Killing Spinors and SYM on Curved Spaces

TL;DR

This work constructs two families of globally supersymmetric Yang–Mills theories on curved spacetimes that admit Killing spinors, using generalized Killing spinor equations to ensure supersymmetry in nontrivial geometries. Family A (with internal $\Gamma^{[1]}$) and Family B (with $\Gamma^{[3]}$) differ by curvature-induced mass terms and, in the latter, cubic scalar couplings, yielding distinct SUSY algebras and vacuum structures. A key finding is that curvature generically lifts flat directions, so there is no continuous Coulomb branch in many cases, though AdS backgrounds can host half-BPS Coulomb branches that reduce to the standard flat-space branch in the Ricci-flat limit. The analysis also extends to Euclidean signatures and outlines partial superalgebras, with implications for curved D-brane worldvolume theories and AdS/CFT applications, while highlighting open questions about the underlying algebraic structures and quantum behavior.
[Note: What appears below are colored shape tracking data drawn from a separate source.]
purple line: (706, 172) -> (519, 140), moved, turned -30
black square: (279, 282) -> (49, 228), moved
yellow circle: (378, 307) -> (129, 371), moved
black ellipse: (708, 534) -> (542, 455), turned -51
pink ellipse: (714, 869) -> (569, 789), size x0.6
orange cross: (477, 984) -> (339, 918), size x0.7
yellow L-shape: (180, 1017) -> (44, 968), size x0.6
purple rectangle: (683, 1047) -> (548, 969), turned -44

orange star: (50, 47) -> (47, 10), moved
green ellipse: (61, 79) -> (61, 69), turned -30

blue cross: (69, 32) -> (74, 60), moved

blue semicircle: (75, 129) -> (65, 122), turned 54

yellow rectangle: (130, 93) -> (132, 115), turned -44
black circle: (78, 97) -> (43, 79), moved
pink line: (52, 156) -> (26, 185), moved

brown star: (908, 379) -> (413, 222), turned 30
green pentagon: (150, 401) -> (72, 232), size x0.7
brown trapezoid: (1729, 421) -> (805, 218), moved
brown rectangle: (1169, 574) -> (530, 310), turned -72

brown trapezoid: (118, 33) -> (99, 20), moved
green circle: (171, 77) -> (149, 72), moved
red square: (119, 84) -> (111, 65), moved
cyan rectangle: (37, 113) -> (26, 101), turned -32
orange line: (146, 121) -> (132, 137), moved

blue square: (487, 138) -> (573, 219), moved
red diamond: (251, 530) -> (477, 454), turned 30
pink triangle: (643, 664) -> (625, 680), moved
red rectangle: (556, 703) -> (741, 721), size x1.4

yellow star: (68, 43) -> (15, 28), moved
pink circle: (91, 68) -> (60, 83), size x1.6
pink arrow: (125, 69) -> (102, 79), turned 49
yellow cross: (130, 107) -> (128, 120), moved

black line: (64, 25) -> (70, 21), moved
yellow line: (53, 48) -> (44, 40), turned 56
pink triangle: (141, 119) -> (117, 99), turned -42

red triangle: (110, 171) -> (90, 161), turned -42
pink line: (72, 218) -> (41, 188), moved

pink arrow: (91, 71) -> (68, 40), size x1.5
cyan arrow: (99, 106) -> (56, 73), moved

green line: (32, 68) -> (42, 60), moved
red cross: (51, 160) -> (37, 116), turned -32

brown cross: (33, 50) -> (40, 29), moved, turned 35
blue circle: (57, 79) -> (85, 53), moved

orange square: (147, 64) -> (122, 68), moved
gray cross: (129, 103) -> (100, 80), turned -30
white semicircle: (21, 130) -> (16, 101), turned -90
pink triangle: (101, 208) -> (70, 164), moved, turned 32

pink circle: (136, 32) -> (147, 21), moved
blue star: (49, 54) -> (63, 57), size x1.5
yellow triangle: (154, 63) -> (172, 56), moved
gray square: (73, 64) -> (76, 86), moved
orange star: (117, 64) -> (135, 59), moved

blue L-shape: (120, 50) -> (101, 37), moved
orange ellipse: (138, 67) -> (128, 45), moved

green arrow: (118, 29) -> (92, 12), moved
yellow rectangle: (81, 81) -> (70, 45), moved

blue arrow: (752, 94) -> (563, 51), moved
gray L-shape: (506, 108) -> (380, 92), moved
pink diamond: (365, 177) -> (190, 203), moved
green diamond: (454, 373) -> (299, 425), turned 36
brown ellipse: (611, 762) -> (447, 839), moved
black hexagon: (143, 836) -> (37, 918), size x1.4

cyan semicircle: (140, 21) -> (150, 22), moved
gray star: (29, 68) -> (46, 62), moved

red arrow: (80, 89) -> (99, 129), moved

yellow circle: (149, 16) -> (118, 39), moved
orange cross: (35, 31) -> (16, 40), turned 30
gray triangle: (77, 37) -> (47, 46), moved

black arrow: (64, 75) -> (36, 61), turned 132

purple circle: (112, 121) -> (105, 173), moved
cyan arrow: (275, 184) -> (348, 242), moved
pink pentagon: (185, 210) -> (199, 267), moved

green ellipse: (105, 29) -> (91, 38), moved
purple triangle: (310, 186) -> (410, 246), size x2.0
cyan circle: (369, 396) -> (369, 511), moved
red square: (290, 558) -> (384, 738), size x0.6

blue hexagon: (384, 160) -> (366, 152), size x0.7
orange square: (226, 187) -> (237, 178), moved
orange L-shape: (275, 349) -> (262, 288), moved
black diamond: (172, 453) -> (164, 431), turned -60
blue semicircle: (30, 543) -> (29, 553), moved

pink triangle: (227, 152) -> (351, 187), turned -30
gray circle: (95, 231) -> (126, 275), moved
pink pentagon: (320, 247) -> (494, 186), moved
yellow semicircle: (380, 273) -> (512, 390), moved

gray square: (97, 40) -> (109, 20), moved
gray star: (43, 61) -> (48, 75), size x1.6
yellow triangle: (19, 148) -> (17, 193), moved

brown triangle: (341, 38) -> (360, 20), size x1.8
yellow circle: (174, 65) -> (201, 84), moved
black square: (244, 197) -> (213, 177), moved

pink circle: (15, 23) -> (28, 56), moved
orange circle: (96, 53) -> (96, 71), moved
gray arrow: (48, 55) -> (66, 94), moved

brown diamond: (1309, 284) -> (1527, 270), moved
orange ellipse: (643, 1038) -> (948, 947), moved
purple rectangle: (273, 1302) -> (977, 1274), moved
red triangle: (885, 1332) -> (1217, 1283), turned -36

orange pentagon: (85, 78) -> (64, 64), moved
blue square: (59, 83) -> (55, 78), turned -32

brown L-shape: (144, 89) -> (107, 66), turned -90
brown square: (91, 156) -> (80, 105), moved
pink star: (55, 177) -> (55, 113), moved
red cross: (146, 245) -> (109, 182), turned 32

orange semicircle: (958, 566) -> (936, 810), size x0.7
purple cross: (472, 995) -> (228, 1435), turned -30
The approach centers on the Killing spinor framework with equations of the form $\nabla_{\mu}\varepsilon = \alpha\Gamma_{\mu}\Gamma\varepsilon$, enabling explicit construction and comparison of curved-space SUSY theories across dimensions $n<6$ and $n<8$ for the two families.

Abstract

We construct two families of globally supersymmetric counterparts of standard Poincaré supersymmetric SYM theories on curved space-times admitting Killing spinors, in all dimensions less than six and eight respectively. The former differs from the standard theory only by mass terms for the fermions and scalars and modified supersymmetry transformation rules, the latter in addition has cubic Chern-Simons like couplings for the scalar fields. We partially calculate the supersymmetry algebra of these models, finding R-symmetry extensions proportional to the curvature. We also show that generically these theories have no continuous Coulomb branch of maximally supersymmetric vacua, but that there exists a half-BPS Coulomb branch approaching the standard Coulomb branch in the Ricciflat limit.